▶ [TASK STATEMENT]
Please copy out the entries below exactly, beginning with the line that contains "dr. polgár marianne (575, 1149)" and ending with the line that contains "Email (37, 1609)", and include nothing outside that span.

(Saved data entries)
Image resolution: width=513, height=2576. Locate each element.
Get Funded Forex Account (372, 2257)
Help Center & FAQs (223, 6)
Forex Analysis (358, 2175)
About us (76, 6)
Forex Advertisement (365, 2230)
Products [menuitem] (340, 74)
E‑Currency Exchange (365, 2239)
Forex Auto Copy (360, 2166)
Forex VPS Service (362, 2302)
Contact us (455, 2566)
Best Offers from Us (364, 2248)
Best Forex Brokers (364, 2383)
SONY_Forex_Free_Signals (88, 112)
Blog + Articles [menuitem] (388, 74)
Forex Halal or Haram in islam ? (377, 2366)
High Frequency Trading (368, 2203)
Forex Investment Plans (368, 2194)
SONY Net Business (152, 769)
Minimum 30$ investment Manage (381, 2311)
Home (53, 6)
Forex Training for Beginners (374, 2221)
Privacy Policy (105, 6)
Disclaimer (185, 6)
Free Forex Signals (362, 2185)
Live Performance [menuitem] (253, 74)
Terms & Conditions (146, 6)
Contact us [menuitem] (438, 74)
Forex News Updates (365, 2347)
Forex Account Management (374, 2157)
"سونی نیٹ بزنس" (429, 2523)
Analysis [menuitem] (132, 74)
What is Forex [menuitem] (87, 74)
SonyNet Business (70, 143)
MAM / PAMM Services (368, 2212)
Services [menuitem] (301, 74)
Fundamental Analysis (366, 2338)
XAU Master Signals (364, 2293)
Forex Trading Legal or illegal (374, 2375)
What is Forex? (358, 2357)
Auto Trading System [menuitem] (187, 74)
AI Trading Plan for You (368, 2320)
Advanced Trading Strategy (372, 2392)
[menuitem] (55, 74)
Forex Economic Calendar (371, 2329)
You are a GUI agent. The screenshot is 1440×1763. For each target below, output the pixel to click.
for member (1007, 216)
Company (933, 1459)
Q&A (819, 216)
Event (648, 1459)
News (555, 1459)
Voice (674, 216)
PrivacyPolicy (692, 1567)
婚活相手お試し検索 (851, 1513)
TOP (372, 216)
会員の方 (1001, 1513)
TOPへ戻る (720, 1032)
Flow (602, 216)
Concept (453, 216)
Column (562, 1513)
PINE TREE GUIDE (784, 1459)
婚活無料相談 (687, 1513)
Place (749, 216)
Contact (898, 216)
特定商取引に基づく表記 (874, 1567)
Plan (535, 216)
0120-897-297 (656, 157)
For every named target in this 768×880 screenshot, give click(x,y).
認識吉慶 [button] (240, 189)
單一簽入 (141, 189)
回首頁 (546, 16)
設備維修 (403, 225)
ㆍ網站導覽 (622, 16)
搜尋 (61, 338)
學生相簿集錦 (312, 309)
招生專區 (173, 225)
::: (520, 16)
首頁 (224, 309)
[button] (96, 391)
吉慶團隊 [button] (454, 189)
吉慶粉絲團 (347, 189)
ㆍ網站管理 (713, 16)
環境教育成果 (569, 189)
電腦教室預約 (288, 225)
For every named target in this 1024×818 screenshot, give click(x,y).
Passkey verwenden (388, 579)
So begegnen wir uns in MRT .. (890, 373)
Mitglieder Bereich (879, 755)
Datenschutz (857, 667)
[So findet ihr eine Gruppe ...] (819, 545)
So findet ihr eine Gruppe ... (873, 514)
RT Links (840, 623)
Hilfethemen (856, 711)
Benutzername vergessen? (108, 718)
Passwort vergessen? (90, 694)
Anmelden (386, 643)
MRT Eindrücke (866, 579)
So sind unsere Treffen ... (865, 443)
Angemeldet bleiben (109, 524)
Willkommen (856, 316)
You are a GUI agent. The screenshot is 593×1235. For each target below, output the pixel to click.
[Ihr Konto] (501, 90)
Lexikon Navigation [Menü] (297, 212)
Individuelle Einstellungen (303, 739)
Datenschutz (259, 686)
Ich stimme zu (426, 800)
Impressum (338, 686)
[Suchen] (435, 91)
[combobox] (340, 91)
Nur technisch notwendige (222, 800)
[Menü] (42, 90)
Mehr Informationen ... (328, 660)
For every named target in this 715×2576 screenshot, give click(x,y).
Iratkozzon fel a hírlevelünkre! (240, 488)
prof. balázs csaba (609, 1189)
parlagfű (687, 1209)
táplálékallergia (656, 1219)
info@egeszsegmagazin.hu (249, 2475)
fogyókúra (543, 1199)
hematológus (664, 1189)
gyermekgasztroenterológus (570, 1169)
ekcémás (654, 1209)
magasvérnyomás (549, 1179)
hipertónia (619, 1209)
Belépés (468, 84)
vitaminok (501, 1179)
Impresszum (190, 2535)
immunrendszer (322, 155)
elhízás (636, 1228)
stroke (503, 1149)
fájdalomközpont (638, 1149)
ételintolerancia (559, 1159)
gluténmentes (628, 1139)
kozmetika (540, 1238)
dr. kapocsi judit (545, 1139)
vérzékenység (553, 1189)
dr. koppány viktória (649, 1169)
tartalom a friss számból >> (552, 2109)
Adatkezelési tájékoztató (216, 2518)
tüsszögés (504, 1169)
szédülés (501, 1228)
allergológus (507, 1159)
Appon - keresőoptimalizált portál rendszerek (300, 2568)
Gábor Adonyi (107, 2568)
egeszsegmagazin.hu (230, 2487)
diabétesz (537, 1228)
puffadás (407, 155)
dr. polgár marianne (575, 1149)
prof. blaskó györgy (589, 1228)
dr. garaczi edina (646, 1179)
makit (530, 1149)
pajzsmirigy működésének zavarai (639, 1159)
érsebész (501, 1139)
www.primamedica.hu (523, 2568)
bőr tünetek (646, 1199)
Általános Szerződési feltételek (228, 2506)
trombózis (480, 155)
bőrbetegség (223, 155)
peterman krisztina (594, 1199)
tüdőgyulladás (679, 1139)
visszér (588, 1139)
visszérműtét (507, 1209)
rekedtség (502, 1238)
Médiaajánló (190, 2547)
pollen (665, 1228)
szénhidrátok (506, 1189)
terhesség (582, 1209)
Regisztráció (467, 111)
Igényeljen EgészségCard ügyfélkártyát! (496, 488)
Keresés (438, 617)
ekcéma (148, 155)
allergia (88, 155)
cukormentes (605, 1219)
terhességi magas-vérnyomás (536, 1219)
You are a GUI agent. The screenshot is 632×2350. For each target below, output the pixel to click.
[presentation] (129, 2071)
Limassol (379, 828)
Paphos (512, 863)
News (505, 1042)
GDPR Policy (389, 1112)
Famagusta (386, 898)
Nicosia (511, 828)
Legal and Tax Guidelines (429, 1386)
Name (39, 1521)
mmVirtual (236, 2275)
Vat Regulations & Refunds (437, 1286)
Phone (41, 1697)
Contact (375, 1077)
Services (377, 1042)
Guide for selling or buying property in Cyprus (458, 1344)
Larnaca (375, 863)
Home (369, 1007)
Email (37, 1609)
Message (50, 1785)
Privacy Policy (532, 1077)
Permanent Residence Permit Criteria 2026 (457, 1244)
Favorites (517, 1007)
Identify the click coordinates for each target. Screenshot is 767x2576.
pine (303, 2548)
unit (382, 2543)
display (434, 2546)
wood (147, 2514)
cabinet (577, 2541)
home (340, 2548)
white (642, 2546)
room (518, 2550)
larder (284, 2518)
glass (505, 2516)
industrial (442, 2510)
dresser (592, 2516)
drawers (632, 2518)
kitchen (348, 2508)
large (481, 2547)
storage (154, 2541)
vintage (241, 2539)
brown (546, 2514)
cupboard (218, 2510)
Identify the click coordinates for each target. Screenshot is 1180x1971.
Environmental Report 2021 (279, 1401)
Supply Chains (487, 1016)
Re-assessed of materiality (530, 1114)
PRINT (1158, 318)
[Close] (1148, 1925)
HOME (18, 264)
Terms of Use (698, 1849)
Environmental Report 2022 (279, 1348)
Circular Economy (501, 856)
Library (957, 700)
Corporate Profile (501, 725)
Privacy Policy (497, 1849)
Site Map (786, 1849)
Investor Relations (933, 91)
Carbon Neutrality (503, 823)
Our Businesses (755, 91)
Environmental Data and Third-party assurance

▶ [YOUR SOLUTION]
dr. polgár marianne (575, 1149)
prof. blaskó györgy (589, 1228)
dr. garaczi edina (646, 1179)
makit (530, 1149)
pajzsmirigy működésének zavarai (639, 1159)
érsebész (501, 1139)
www.primamedica.hu (523, 2568)
bőr tünetek (646, 1199)
Általános Szerződési feltételek (228, 2506)
trombózis (480, 155)
bőrbetegség (223, 155)
peterman krisztina (594, 1199)
tüdőgyulladás (679, 1139)
visszér (588, 1139)
visszérműtét (507, 1209)
rekedtség (502, 1238)
Médiaajánló (190, 2547)
pollen (665, 1228)
szénhidrátok (506, 1189)
terhesség (582, 1209)
Regisztráció (467, 111)
Igényeljen EgészségCard ügyfélkártyát! (496, 488)
Keresés (438, 617)
ekcéma (148, 155)
allergia (88, 155)
cukormentes (605, 1219)
terhességi magas-vérnyomás (536, 1219)
You are a GUI agent. The screenshot is 632×2350. For each target below, output the pixel to click.
[presentation] (129, 2071)
Limassol (379, 828)
Paphos (512, 863)
News (505, 1042)
GDPR Policy (389, 1112)
Famagusta (386, 898)
Nicosia (511, 828)
Legal and Tax Guidelines (429, 1386)
Name (39, 1521)
mmVirtual (236, 2275)
Vat Regulations & Refunds (437, 1286)
Phone (41, 1697)
Contact (375, 1077)
Services (377, 1042)
Guide for selling or buying property in Cyprus (458, 1344)
Larnaca (375, 863)
Home (369, 1007)
Email (37, 1609)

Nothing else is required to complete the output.